Learning What I Don't Know In ML.NET

In 2018 ML.NET was was initially released so .Net developers could easily do machine learning. Mostly due to excitement I ran through the samples and even tried to apply it to a system I was heavily iterating on. Sadly as much I was impressed with what the samples could do I simply didn't have enough data to apply it to anything I was working on.

Sadly apart from the odd virtual conference I've watched since, machine learning mostly faded away for me. That was until I stumbled across a youtuber called Code Bullet. His language and tone won't be for everyone but for me his funny way of trying to solve problems got me excited again. (I also like how he admits 'things' are hard but that is one for another time.)

The Goal...

So my goal is to try and understand enough so I can do 'basic' machine learning or at least know how in .NET to implement other peoples models.

One of the classic simple machine learning problems is to take images of drawn numbers and train a model to output which number (0-9) it is. I chose to try and do this in ML.NET as this fits better with my .NET background and looks to be the current main .NET implementation.

The MINST Database

So first off we need a lot of data, luckily as this is the classic problem there is a free data set called The MINST Database of handwritten digits. Its a set of images to train your model and another set to prove it.

They have used their own file format to make it a small download which is also a great format for inputting into a training model. I however want to work with real images, as for me this is closer to a real project.

So first thing is to extract the images with a horrendous bit of code which can be found in this GIST. This outputs each of the images to its own file with the value of the image in the filename.

Training

So the training program is going to take the input data and then ML.NET is going to train and output a model.

First step here is to define a container and setup the input data.

public class ImageData
{
    public string Label { get; set; }
    public UInt32 LabelAsKey { get; set; }
    public string Path { get; set; }
    public string Filename { get; set; }
    public byte[] Image { get; set; }
}

Then the following to grab all the images.

var files = Directory.GetFiles(@"C:\Users\Jonathandent\Desktop\LearningML\ExampleData\");
var data = files.Select(x => new ImageData
{
    Path = x,
    Label = ProcessFilename(x),
    Filename = Path.GetFileNameWithoutExtension(x)
});

It uses a rough little helper function just to strip the filename down to its value.

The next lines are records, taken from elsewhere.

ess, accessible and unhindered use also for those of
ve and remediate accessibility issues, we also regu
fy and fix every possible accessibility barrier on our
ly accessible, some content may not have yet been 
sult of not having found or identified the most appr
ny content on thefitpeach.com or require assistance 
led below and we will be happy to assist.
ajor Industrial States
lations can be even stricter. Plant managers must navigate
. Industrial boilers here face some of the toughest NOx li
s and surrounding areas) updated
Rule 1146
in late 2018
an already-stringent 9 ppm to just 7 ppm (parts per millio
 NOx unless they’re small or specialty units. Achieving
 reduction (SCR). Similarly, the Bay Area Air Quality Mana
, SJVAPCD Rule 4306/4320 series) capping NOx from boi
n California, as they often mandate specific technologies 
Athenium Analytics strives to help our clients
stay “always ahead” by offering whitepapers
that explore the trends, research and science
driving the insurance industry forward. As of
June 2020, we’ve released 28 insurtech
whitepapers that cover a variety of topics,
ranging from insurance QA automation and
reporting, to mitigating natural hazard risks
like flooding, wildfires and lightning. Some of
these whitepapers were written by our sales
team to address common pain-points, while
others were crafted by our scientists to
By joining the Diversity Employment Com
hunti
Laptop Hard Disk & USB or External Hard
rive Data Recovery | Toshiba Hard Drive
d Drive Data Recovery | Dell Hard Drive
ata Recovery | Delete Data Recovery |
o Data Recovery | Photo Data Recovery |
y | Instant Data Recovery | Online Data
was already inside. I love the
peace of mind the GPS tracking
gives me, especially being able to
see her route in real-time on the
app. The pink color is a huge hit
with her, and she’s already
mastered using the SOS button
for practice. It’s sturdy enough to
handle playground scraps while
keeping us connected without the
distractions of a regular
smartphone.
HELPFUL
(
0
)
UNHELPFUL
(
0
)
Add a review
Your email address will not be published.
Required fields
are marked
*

public static string ProcessFilename(string path)
{
    var filename = Path.GetFileNameWithoutExtension(path);
    var end = filename.Replace("image.", "");
    var single = end.First();
    return single.ToString();
} 

Now we need to start setting up the ML.NET side of things.

We need to grab these package references and add them to our project file.

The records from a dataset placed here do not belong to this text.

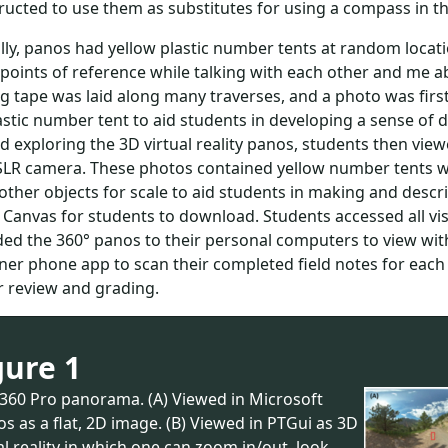
ructed to use them as substitutes for using a compass in the
lly, panos had yellow plastic number tents at random locat
ints of reference while talking with each other and me abou
 tape was laid along many traverses, and a photo was firs
astic number tent to aid students in developing a sense of 
d exploring the 3D virtual reality panos, students then vi
SLR camera. These photos contained yellow number tents wi
 other objects for scale to aid students in making and desc
 Canvas for students to download. Students accessed all vi
d the 360° panos to their personal computers to view wit
er phone app to scan their completed field notes for eac
r review and grading.
gure 1
a360 Pro panorama. (A) Viewed in Microsoft
s as a flat, 2D image. (B) Viewed in PTGui as 3D
al reality in which one can zoom in/out, look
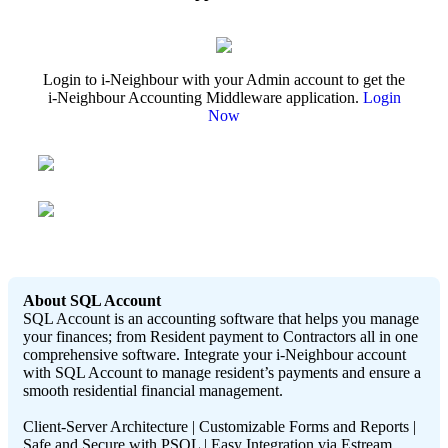
Login to i-Neighbour with your Admin account to get the
i-Neighbour Accounting Middleware application.
Login
Now
About SQL Account
SQL Account is an accounting software that helps you manage
your finances; from Resident payment to Contractors all in one
comprehensive software. Integrate your i-Neighbour account
with SQL Account to manage resident’s payments and ensure a
smooth residential financial management.
Client-Server Architecture | Customizable Forms and Reports |
Safe and Secure with PSQL | Easy Integration via Estream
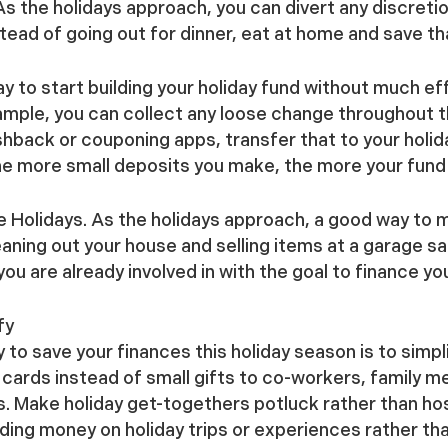
s the holidays approach, you can divert any discreti
tead of going out for dinner, eat at home and save th
 to start building your holiday fund without much eff
ample, you can collect any loose change throughout the
ashback or couponing apps, transfer that to your holi
he more small deposits you make, the more your fund 
e Holidays.
As the holidays approach, a good way to m
eaning out your house and selling items at a garage sa
you are already involved in with the goal to finance yo
fy
to save your finances this holiday season is to simpl
 cards instead of small gifts to co-workers, family 
s. Make holiday get-togethers potluck rather than host
ending money on holiday trips or experiences rather th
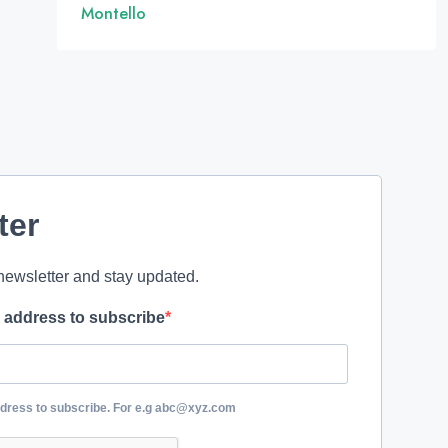
Montello
ter
newsletter and stay updated.
l address to subscribe
ddress to subscribe. For e.g abc@xyz.com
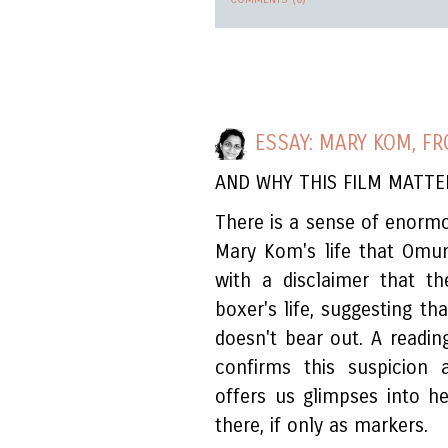
ESSAY: MARY KOM, F
AND WHY THIS FILM MATTE
There is a sense of enorm
Mary Kom's life that Omung
with a disclaimer that t
boxer's life, suggesting th
doesn't bear out. A readin
confirms this suspicion a
offers us glimpses into h
there, if only as markers.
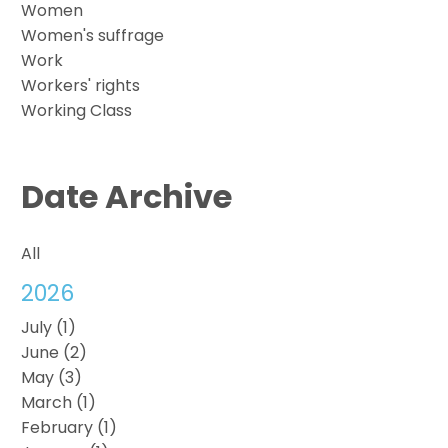
Women
Women's suffrage
Work
Workers' rights
Working Class
Date Archive
All
2026
July (1)
June (2)
May (3)
March (1)
February (1)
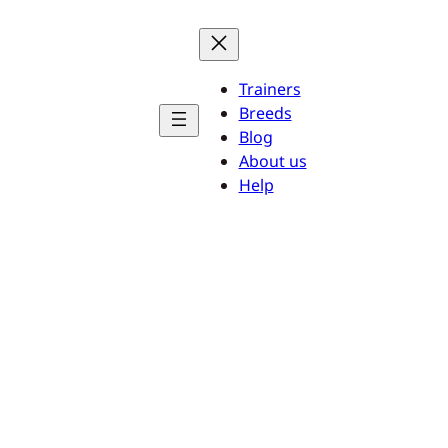
Trainers
Breeds
Blog
About us
Help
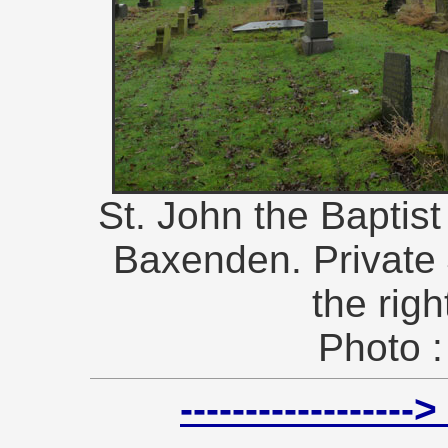
St. John the Baptis
Baxenden. Private
the righ
Photo :
----------------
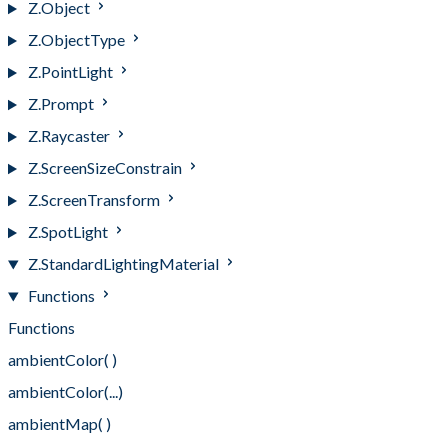
Z.Object
Z.ObjectType
Z.PointLight
Z.Prompt
Z.Raycaster
Z.ScreenSizeConstrain
Z.ScreenTransform
Z.SpotLight
Z.StandardLightingMaterial
Functions
Functions
ambientColor( )
ambientColor(...)
ambientMap( )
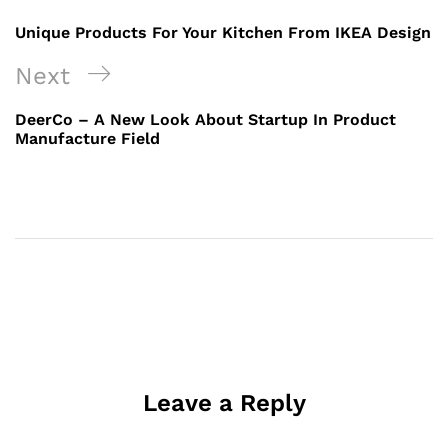
Unique Products For Your Kitchen From IKEA Design
Next
DeerCo – A New Look About Startup In Product
Manufacture Field
Leave a Reply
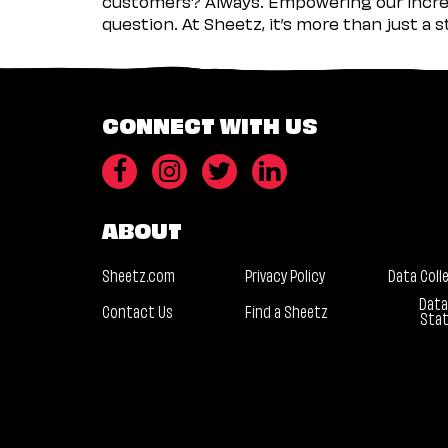
customers? Always. Empowering our incred
question. At Sheetz, it’s more than just a 
CONNECT WITH US
ABOUT
Sheetz.com
Privacy Policy
Data Coll
Data
Contact Us
Find a Sheetz
Sta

<PackageReference Include="Microsoft.ML" Version="1.5.2" />
<PackageReference Include="Microsoft.ML.ImageAnalytics" Version="1.5.2" />
<PackageReference Include="Microsoft.ML.Vision" Version="1.5.2" />
<PackageReference Include="SciSharp.TensorFlow.Redist" Version="2.3.1" /

Next we create a ML context and supply it with our image data.

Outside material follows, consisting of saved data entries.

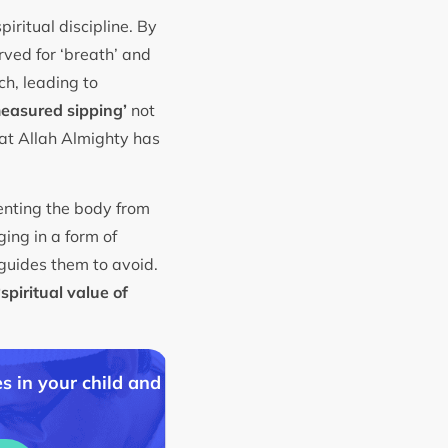
piritual discipline. By
rved for ‘breath’ and
h, leading to
easured sipping’
not
hat Allah Almighty has
enting the body from
ing in a form of
guides them to avoid.
‘spiritual value of
s in your child and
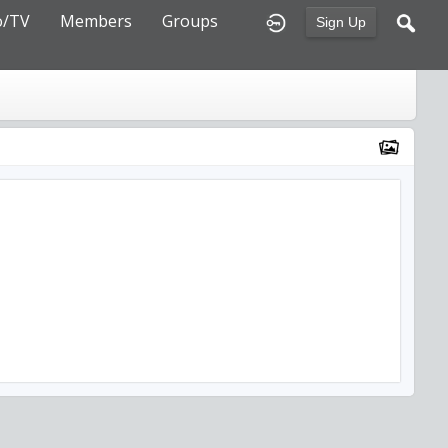
o/TV
Members
Groups
Sign Up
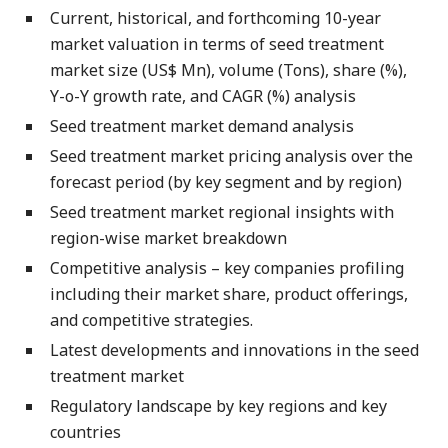
Current, historical, and forthcoming 10-year
market valuation in terms of seed treatment
market size (US$ Mn), volume (Tons), share (%),
Y-o-Y growth rate, and CAGR (%) analysis
Seed treatment market demand analysis
Seed treatment market pricing analysis over the
forecast period (by key segment and by region)
Seed treatment market regional insights with
region-wise market breakdown
Competitive analysis – key companies profiling
including their market share, product offerings,
and competitive strategies.
Latest developments and innovations in the seed
treatment market
Regulatory landscape by key regions and key
countries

var mlContext = new MLContext();

var trainingData = mlContext.Data.LoadFromEnumerable<ImageData>(data);

From reading up here its a good idea to shuffle the data so we don't end up when its training working on all the ones then the twos which can screw the results.

As ML.NET works using a pipeline system we end up setting up a lot of options which we will plugin later.

var shuffledData = mlContext.Data.ShuffleRows(trainingData);

After this we need to setup the label of the image and also setup reading in the bytes of the images.

var preprocessingPipeline = mlContext.Transforms.Conversion.MapValueToKey(
                    inputColumnName: "Label",
                    outputColumnName: "LabelAsKey")
                .Append(mlContext.Transforms.LoadRawImageBytes(
                    outputColumnName: "Image",
                    imageFolder: @"C:\Users\Jonathandent\Desktop\LearningML\ExampleData\",
                    inputColumnName: "Path"));

Both of these steps make up our pre-processed data.

var preProcessedData = preprocessingPipeline.Fit(shuffledData).Transform(shuffledData);

Next we split up this data into batches including a batch so ML.NET can validate how good the model is.

var trainSplit = mlContext.Data.TrainTestSplit(data: preProcessedData, testFraction: 0.3);
var validationTestSplit = mlContext.Data.TrainTestSplit(trainSplit.TestSet);

Now we can pass in a few options and train the model.

var trainSet = trainSplit.TrainSet;
var validationSet = validationTestSplit.TrainSet;
var testSet = validationTestSplit.TestSet;

var classifierOptions = new ImageClassificationTrainer.Options()
{
    FeatureColumnName = "Image",
    LabelColumnName = "LabelAsKey",
    ValidationSet = validationSet,
    Arch = ImageClassificationTrainer.Architecture.ResnetV2101,
    MetricsCallback = (metrics) => Console.WriteLine(metrics),
    TestOnTrainSet = false,
    ReuseTrainSetBottleneckCachedValues = true,
    ReuseValidationSetBottleneckCachedValues = true
};

var trainingPipeline = mlContext.MulticlassClassification.Trainers.ImageClassification(classifierOptions)
                .Append(mlContext.Transforms.Conversion.MapKeyToValue("PredictedLabel"));

var trainedModel = trainingPipeline.Fit(trainSet);

Last and very important as this can take quite a while (hours..) to train is that we save our model.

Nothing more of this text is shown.